Pese a su pequeño tamaño, Eritrea posee el mayor ejército del África subsahariana, con 320.000 soldados. En número de uniformados per cápita sólo tiene por delante a Corea del Norte, un hecho posible gracias al servicio militar obligatorio para todos los ciudadanos, tanto hombres como mujeres. Una noche, una funcionaria de la ONU que reside allí me susurró mientras cenábamos que habían ampliado esa norma. Ahora, explicó, para obtener el título de bachillerato, los jóvenes tienen que asistir a un campamento nacional durante su último curso. Aunque el Gobierno afirma que no son más que una o dos semanas de entrenamiento militar, la verdad es que dura gran parte del año. El servicio en el que trabaja ella se ha enterado de que las amenazas de malos tratos físicos y abusos sexuales han hecho que cada vez haya más chicos que prefieren dejar los estudios que ir al campamento. Pero, al no cumplir el servicio obligatorio, corren peligro de que los detengan.

De hecho, las detenciones son una amenaza omnipresente en un Estado que se ha vuelto policial. Cada vez que me montaba en un vehículo fuera de Asmara nos paraban constantemente en controles, la policía examinaba los papeles y estudiaba los documentos de los jóvenes presentes con el fin de asegurarse de que tenían permiso para viajar. El Estado castiga a las familias de los que se escapan, pero aun así las deserciones están en aumento, en parte debido a una crisis alimentaria cada vez más grave. Basándose en la información limitada, las agencias internacionales creen que hay millones de personas en peligro de morir de hambre, después de las malas cosechas del año pasado. Sin embargo, Eritrea sigue rechazando la ayuda alimentaria. Una señal de lo desesperada que es la situación se vio en diciembre, cuando la selección nacional de fútbol entera pidió asilo en Kenia. Ese mismo mes, el embajador de Eritrea ante la Unión Europea declaró a la BBC: “La ayuda alimentaria extranjera demoniza a la población local y la vuelve perezosa”.

Los detalles concretos sobre lo que ocurre son casi imposibles de saber. Es el único país africano sin medios de comunicación privados, y los movimientos de los diplomáticos extranjeros y de los miembros de las organizaciones de cooperación están muy restringidos. Durante tres años seguidos, Reporteros sin Fronteras lo ha declarado el peor país del mundo para ser periodista, y, mientras estaba yo allí, detuvieron a todo el personal de una emisora de radio, unos 50 informadores. La disidencia política tampoco está tolerada; muchos que lo han intentado se encuentran en prisión indefinida, encerrados en una oscura red de campos de internamiento en el desierto.
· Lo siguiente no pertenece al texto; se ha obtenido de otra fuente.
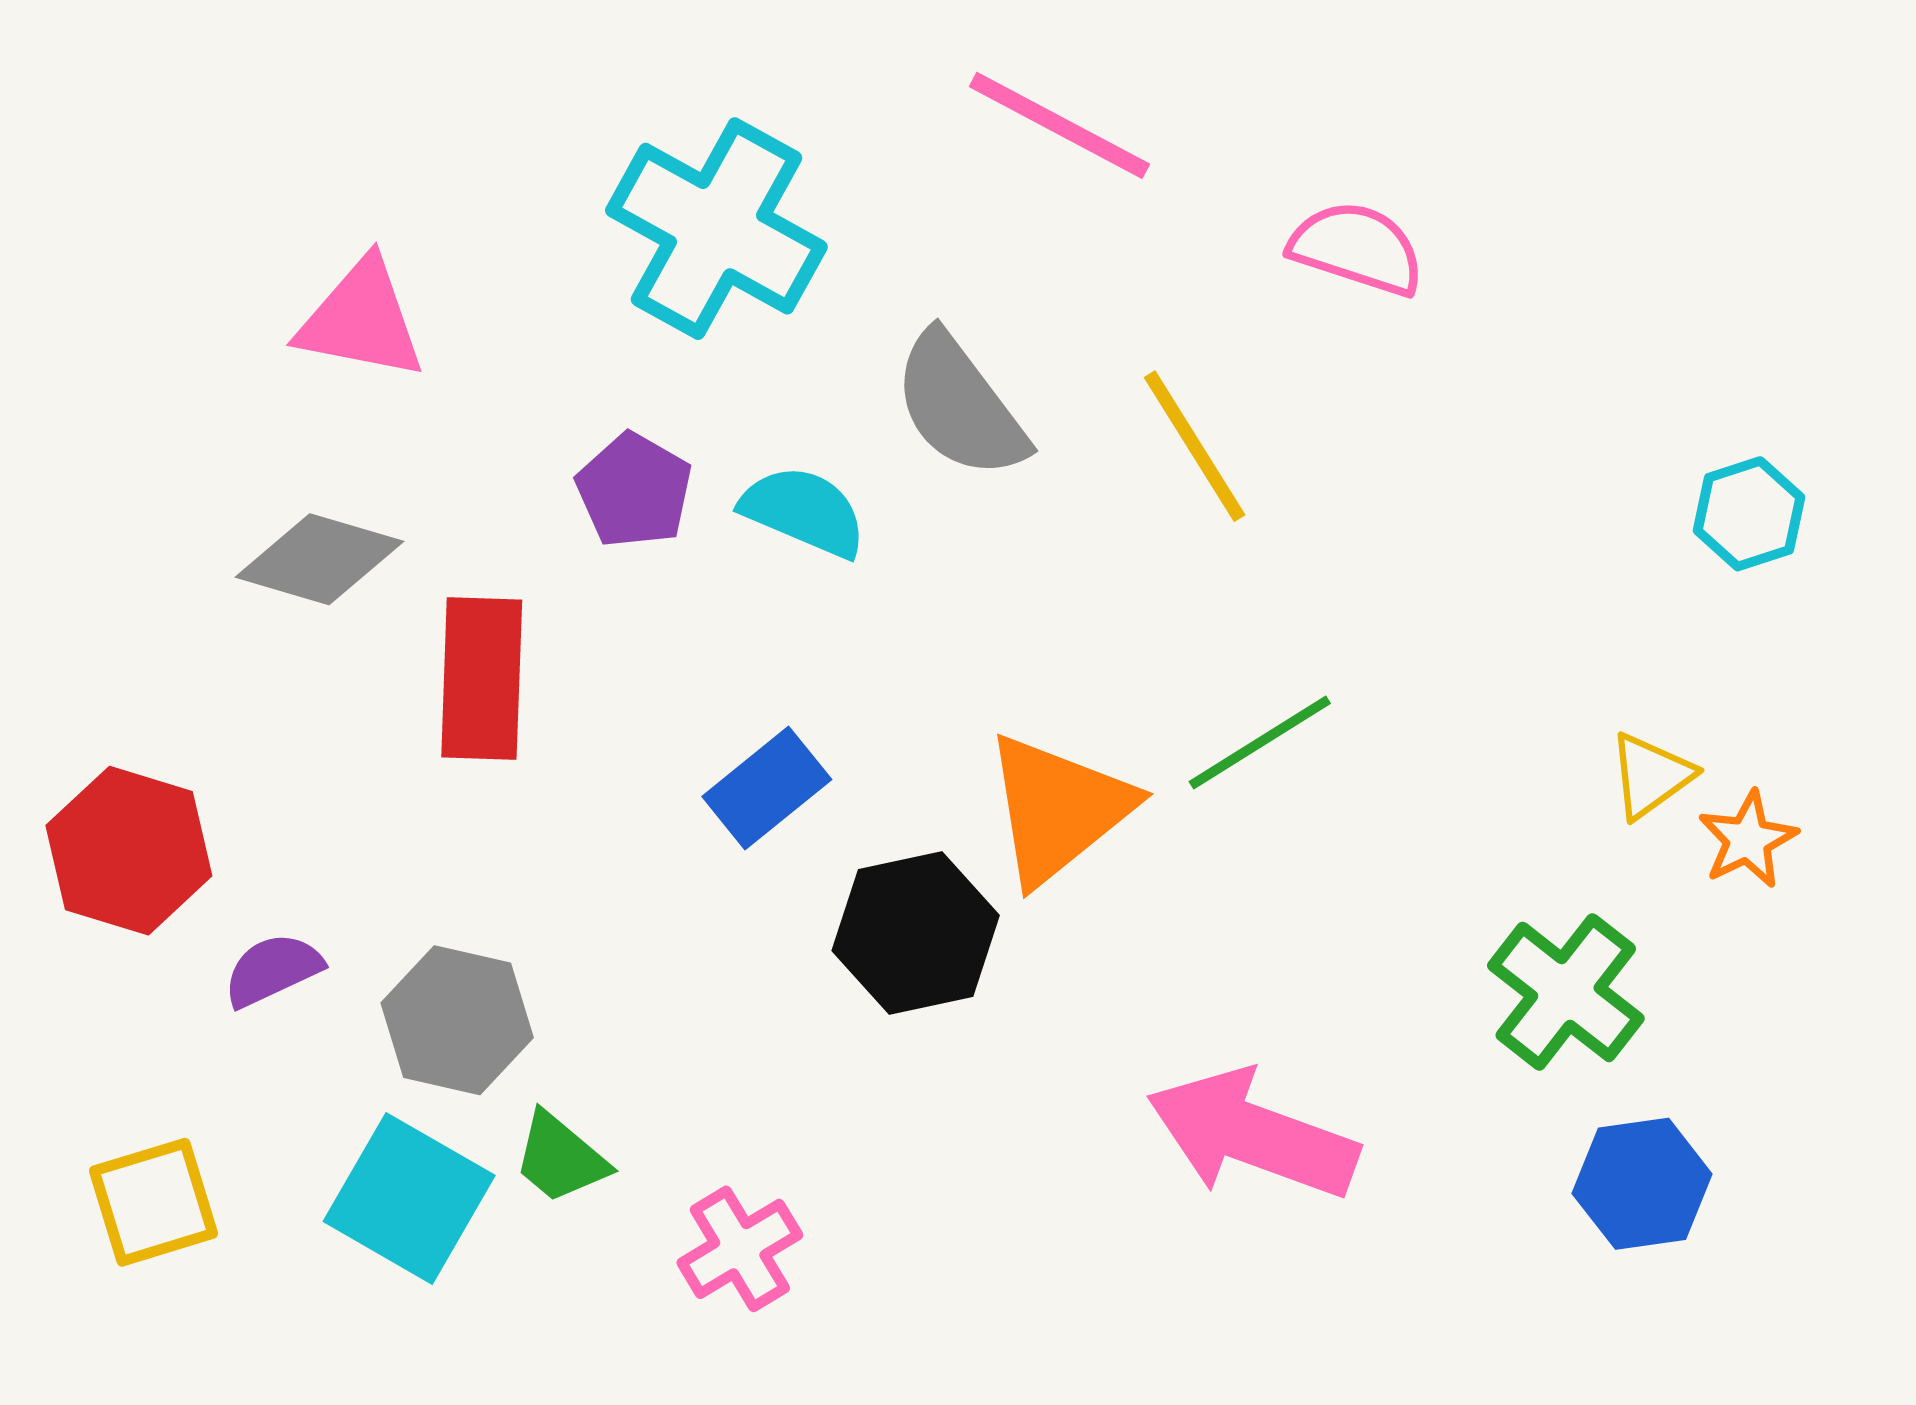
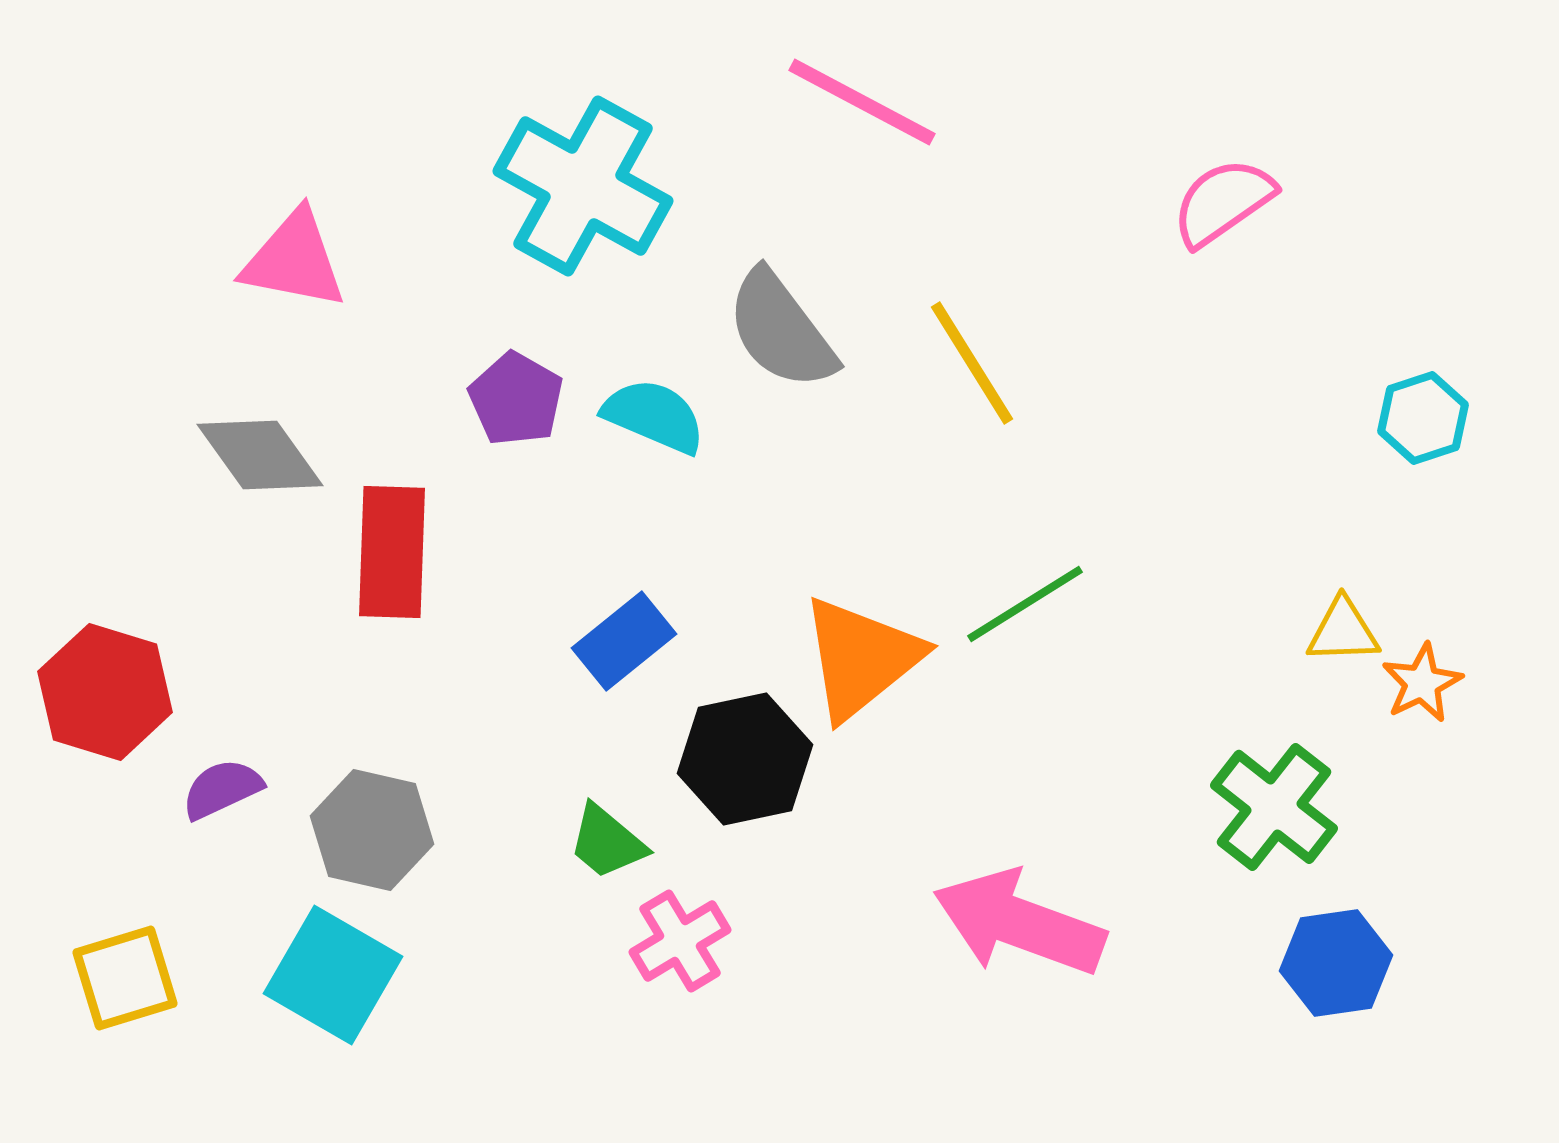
pink semicircle: (1357, 248) -> (1223, 202), moved, turned -53
gray diamond: (319, 559) -> (260, 455), turned 38
yellow triangle: (1651, 776) -> (1343, 631), turned 34
green trapezoid: (560, 1158) -> (607, 842), moved
pink cross: (740, 1249) -> (680, 941), moved

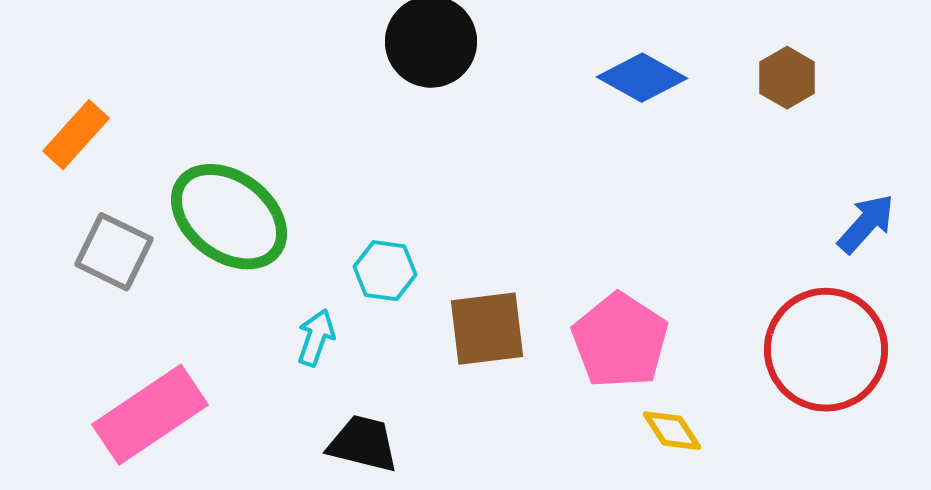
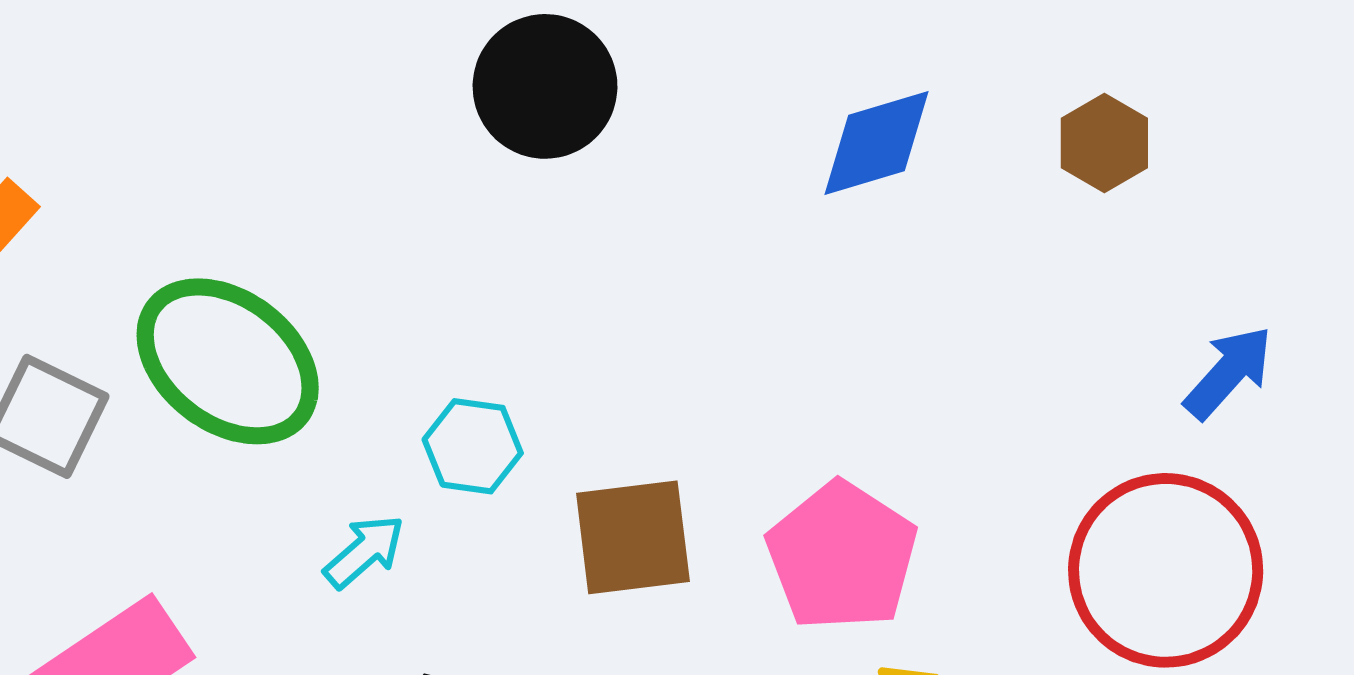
blue diamond: (642, 78) -> (877, 143), turned -46
cyan arrow: (316, 338) -> (364, 551), turned 30

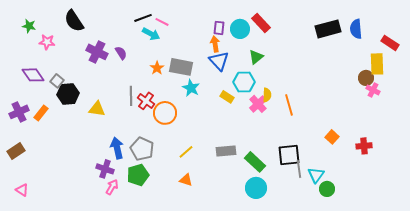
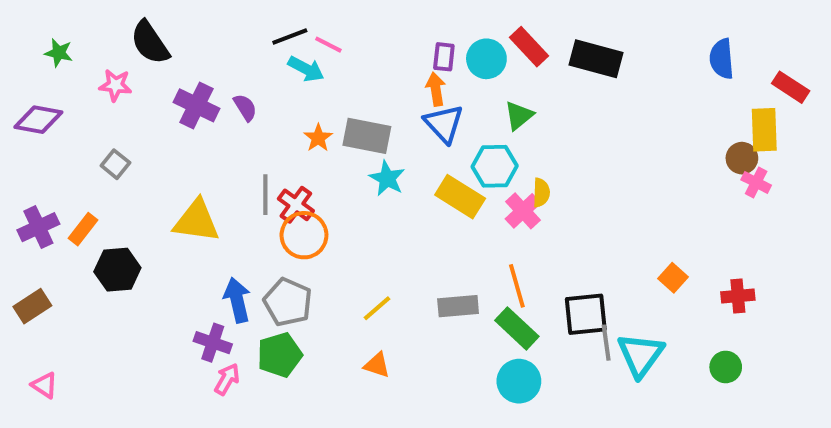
black rectangle: (328, 29) -> (596, 59), moved, turned 30
pink star: (47, 42) -> (115, 85), moved
purple diamond: (33, 75) -> (38, 120), moved, turned -45
black hexagon: (68, 94) -> (117, 270), moved
yellow rectangle: (227, 97) -> (460, 197), size x1.6
orange line: (289, 105) -> (517, 286), moved
yellow triangle: (97, 109) -> (197, 221), size x1.4
orange circle: (165, 113) -> (304, 235), moved
cyan triangle: (316, 175) -> (641, 355), size x1.4
green circle: (327, 189) -> (726, 367), moved

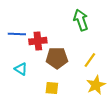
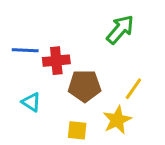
green arrow: (81, 20) -> (120, 30), turned 60
yellow star: (96, 85) -> (117, 120), moved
Pese a todo, me encontré con eritreos que no querían reconocer lo mal que lo ha hecho su Gobierno. Sobre todo entre los mayores, que pasaron sus años jóvenes como rebeldes en la lucha contra Etiopía, vi una incapacidad de aceptar el derrumbe de sus sueños, al menos delante de un extranjero. Hablé con un anciano que había dedicado 18 años de su vida a combatir a los etíopes. Me dijo con orgullo e insistencia: “Eritrea no está en Europa, pero Eritrea no está en África”.

Tenía razón, pero no como él suponía. Aislada en el extranjero y desmoronándose por dentro, Eritrea ha entrado en un purgatorio solitario. Los más jóvenes encuentran escape en los entretenimientos de Occidente; la gente pasa horas en bares y cibercafés descargándose programas estadounidenses a través de una de las peores redes de Internet del mundo. Luego hacen proyecciones de los últimos episodios. Mientras paseaba por Asmara vi un número muy grande de anuncios de un programa concreto. ¿Cuál es la serie que más quieren ver los eritreos? Prison Break.